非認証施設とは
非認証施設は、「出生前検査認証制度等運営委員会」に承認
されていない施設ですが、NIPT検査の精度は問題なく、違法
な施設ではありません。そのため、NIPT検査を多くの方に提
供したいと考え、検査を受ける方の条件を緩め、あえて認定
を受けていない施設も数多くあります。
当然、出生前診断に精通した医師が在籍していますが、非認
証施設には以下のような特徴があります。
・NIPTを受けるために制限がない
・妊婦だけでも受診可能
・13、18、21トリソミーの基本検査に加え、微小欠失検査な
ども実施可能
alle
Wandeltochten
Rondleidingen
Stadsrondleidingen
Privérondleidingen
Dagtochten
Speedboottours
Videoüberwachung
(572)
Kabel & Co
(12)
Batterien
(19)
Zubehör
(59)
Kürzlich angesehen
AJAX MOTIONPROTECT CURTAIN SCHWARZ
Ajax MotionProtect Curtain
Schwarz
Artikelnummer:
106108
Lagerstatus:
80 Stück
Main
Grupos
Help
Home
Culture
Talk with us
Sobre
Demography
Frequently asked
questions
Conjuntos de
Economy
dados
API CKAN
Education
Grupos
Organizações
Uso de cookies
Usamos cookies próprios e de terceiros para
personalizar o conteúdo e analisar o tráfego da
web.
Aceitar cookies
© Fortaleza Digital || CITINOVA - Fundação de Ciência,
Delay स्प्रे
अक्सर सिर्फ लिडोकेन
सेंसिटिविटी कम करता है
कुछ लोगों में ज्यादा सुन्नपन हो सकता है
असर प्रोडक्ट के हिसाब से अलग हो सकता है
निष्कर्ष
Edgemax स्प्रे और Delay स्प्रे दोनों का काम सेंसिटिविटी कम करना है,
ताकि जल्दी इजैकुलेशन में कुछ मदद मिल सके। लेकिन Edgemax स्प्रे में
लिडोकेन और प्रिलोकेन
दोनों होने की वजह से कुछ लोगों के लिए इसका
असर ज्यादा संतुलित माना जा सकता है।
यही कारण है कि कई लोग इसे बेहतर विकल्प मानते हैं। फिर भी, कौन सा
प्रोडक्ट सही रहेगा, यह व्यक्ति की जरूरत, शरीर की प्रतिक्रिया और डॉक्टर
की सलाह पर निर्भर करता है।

* * *

- **WORK REQUIRED**
Every entry must be quoted exactly as it appears above.

- **OUTPUT BELOW**
非認証施設とは
非認証施設は、「出生前検査認証制度等運営委員会」に承認
されていない施設ですが、NIPT検査の精度は問題なく、違法
な施設ではありません。そのため、NIPT検査を多くの方に提
供したいと考え、検査を受ける方の条件を緩め、あえて認定
を受けていない施設も数多くあります。
当然、出生前診断に精通した医師が在籍していますが、非認
証施設には以下のような特徴があります。
・NIPTを受けるために制限がない
・妊婦だけでも受診可能
・13、18、21トリソミーの基本検査に加え、微小欠失検査な
ども実施可能
alle
Wandeltochten
Rondleidingen
Stadsrondleidingen
Privérondleidingen
Dagtochten
Speedboottours
Videoüberwachung
(572)
Kabel & Co
(12)
Batterien
(19)
Zubehör
(59)
Kürzlich angesehen
AJAX MOTIONPROTECT CURTAIN SCHWARZ
Ajax MotionProtect Curtain
Schwarz
Artikelnummer:
106108
Lagerstatus:
80 Stück
Main
Grupos
Help
Home
Culture
Talk with us
Sobre
Demography
Frequently asked
questions
Conjuntos de
Economy
dados
API CKAN
Education
Grupos
Organizações
Uso de cookies
Usamos cookies próprios e de terceiros para
personalizar o conteúdo e analisar o tráfego da
web.
Aceitar cookies
© Fortaleza Digital || CITINOVA - Fundação de Ciência,
Delay स्प्रे
अक्सर सिर्फ लिडोकेन
सेंसिटिविटी कम करता है
कुछ लोगों में ज्यादा सुन्नपन हो सकता है
असर प्रोडक्ट के हिसाब से अलग हो सकता है
निष्कर्ष
Edgemax स्प्रे और Delay स्प्रे दोनों का काम सेंसिटिविटी कम करना है,
ताकि जल्दी इजैकुलेशन में कुछ मदद मिल सके। लेकिन Edgemax स्प्रे में
लिडोकेन और प्रिलोकेन
दोनों होने की वजह से कुछ लोगों के लिए इसका
असर ज्यादा संतुलित माना जा सकता है।
यही कारण है कि कई लोग इसे बेहतर विकल्प मानते हैं। फिर भी, कौन सा
प्रोडक्ट सही रहेगा, यह व्यक्ति की जरूरत, शरीर की प्रतिक्रिया और डॉक्टर
की सलाह पर निर्भर करता है।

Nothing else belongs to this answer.